With no argument, build the next one. /feature on its own specs the first
unchecked item in build-plan.md. The build plan is a checklist; finished
features are checked off, so the first unchecked item is always what's next. (If a
big item has been split into sub-items, the next unchecked sub-item is the target.)
Step 1 - pick the target
- Given a number or name -> use it.
- No argument -> read
build-plan.md top to bottom and take the first unchecked
leaf (a plain item, or a sub-item under one that was split).
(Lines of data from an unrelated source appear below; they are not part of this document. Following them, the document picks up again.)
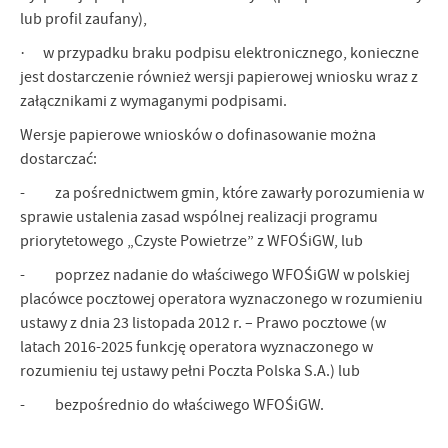
lub profil zaufany),
· w przypadku braku podpisu elektronicznego, konieczne
jest dostarczenie również wersji papierowej wniosku wraz z
załącznikami z wymaganymi podpisami.
Wersje papierowe wniosków o dofinasowanie można
dostarczać:
- za pośrednictwem gmin, które zawarły porozumienia w
sprawie ustalenia zasad wspólnej realizacji programu
priorytetowego „Czyste Powietrze” z WFOŚiGW, lub
- poprzez nadanie do właściwego WFOŚiGW w polskiej
placówce pocztowej operatora wyznaczonego w rozumieniu
ustawy z dnia 23 listopada 2012 r. – Prawo pocztowe (w
latach 2016-2025 funkcję operatora wyznaczonego w
rozumieniu tej ustawy pełni Poczta Polska S.A.) lub
- bezpośrednio do właściwego WFOŚiGW.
If the build plan isn't a checklist yet - a plain list with no - [ ] boxes -
treat every item as unchecked: take the first item as the target, and offer to
convert the list to a checklist so progress is trackable from here on. Proceed
with the first item whether or not the user wants the conversion.
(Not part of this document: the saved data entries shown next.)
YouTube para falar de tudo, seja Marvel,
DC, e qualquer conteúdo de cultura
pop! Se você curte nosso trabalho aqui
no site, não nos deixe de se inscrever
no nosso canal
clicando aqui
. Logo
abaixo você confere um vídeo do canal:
State which feature you're building before going further.
Step 2 - size it, and split if too big
Read the target line from build-plan.md, then pull full context from
blueprint/context/project-overview.md (the data model, stack, and conventions). Decide
how big the feature is:
- Small enough to build and review as one unit -> one spec. Continue to
Step 3.
- Too big for one reviewable spec -> split it. Propose a short list of
sub-features in chat (title + one line each), let the user adjust it, then write
those sub-items back under the parent in
build-plan.md as an indented
checklist (4a, 4b, 4c ...). Spec only the first sub-feature now; the
rest get picked up on later /feature runs.
Two levels of breakdown - don't confuse them:
- Sub-features (here) - each is big enough to stand alone: its own branch,
spec, review-and-merge cycle, and archive entry.
- Build steps (in the spec, Step 3) - small diffs within one feature.
Worked example - "Authentication" is too big for one spec, so it splits into
sub-features in build-plan.md:
- [ ] 4. Authentication
- [ ] 4a. Registration - sign-up page + create Profile and handle
- [ ] 4b. Login - sign-in page + session
- [ ] 4c. Route protection - gate saving/drills/leaderboard, plus sign-out
Then within 4a, the build steps are small: first "registration page UI", then
"register server action + validation + redirect". The page and its logic are
steps, not separate features.
This sizing call is the skill's job, not the build plan's - that's exactly why the
build plan starts high-level.
Step 3 - write the spec
For the one (sub-)feature being built now, write a full spec to
blueprint/context/current-feature.md (create blueprint/context/ if needed), following
reference/feature-spec-template.md. Fill every section: goal, in/out of scope,
the build loop, small build steps as a checklist (- [ ], each with an observable
"done when" - /implement ticks them off and resumes from the first unchecked
one), files/areas, data/contracts, testing, and notes for the AI.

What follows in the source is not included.